Firstly, the biggest dissension of the tournament was in the match of Tunisia and Mali where a Zambian referee Janny Sikazwe, a highly respected referee in the continent made, in the second half of the feud, a series of monumental bombings in which from calling a late cooling break at first to signalling for an added time even with 11 minutes left in the clock. The referee was also sighted running past the VAR screen when he was asked to recheck a red-card drift before he would blow the final whistle in the 86th minute even in the strangest, and most unfledged way ever.

Secondly, Malawi and Guinea-Bissau were left resentful by the decision-making procedure of CAF to introduce the VAR (Video Assistant Referees) from the group stage. This saw Malawi have a penalty decision overturned in their match against Senegal. In effect of the new process, a stunning Striker Mama Balde’s goal for Guinea-Bissau was also ruled out for a perceived infringement. Each of these scenarios led to heavy, controversial shake-ups.

Finally, the wins!

Crucially, there is a need to understand the Cameroon’s AFCON successful outcome, owing to prevailing stories of crisis and critics that initially had and throughout veiled the 2021 African competition. Beyond figures, AFCON 2021 obviously received post-tournament cynical commentaries overseas which initially birthed total and exaggerated negative image and conceptions on the continent’s pride.

The UK’s Daily Mail sneeringly reported cautious stories on Africa, engineered by perceived discernment on the escalating separatist conflicts in Cameroon. Also, a UK newspaper, The Sun wrote a headline about how Covid-19 is scaling off the tournament and the Premier League clubs’ plan to withhold patronage with the whole thing.
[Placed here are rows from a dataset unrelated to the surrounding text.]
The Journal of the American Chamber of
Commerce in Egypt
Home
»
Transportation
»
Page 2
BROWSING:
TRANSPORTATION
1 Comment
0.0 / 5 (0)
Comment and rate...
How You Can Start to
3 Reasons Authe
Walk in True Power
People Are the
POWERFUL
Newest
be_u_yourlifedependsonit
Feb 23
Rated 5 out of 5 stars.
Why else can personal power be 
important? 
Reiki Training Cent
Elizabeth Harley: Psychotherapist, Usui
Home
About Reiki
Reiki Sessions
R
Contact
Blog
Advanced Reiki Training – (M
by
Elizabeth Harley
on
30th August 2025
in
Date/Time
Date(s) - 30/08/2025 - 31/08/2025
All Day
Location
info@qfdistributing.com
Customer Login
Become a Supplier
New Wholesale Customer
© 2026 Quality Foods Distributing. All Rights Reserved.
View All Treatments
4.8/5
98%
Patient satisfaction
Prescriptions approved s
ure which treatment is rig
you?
However, such disturbing reports went hand-in-hand with several individual racial portrayals of both the African players and their general stereotypes. But in the end, AFCON 2021, in that sideline, proved each critic wrong.
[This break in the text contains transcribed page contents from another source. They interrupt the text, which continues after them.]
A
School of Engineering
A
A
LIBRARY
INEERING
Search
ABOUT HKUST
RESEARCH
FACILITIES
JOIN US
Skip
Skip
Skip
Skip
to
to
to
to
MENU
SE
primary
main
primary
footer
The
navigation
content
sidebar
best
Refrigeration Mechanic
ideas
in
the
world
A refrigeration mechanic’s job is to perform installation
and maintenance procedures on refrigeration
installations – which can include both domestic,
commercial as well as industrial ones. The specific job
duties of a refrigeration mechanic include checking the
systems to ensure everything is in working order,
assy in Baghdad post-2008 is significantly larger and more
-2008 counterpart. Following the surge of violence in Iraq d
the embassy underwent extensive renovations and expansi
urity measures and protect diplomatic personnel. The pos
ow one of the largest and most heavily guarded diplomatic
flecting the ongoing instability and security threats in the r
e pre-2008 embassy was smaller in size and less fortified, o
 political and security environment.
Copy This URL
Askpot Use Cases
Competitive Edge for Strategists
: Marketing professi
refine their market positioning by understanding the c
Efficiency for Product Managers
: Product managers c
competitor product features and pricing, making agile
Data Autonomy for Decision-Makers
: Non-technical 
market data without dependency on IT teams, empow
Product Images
When the Olympics eventually took place, Tokyo was a bit helpless and vulnerable that it had to be under lockdown with disturbing indoor restrictions on spectators, but reverse is the case with Cameroon’s AFCON, another major event that triumphantly took place amid not only a pandemic but also posts negative voice-overs and expectations of terror, conflict, disease, risk, insecurity and danger from overseas.

In the end, after the ups and downs, each African boldly said that AFCON 2021 was a huge success, including Sunday Oliseh, Nigeria’s former captain and coach who noted that the just concluded AFCON remains the most virtuosic in the past 20 years, most especially in terms of surprises, tactics and energy. Similar emotion was expressed by the current president of the Cameroonian Football Federation, Samuel Eto’o, who took his Twitter to venerate the sporting competition as “legendary”.

Looking ahead, Africans need to keep countervailing racism in all dimensions and that is best achieved by full liberation from all sorts of enslavement and colonialism. Another measure to reach the peak in that image is by deploying heavy and unbending infrastructural, social and economic refashioning. AFCON 2021 has already changed a lot in the way Africa is perceived in football and even beyond. It’s only left for the African leaders to develop the needed facilities and mostly infrastructure for these current standards to make headways and flourish more in transcending the international yardstick, and also for wider infinitudes of talents to emerge, progress and record more histories in all sporting regards.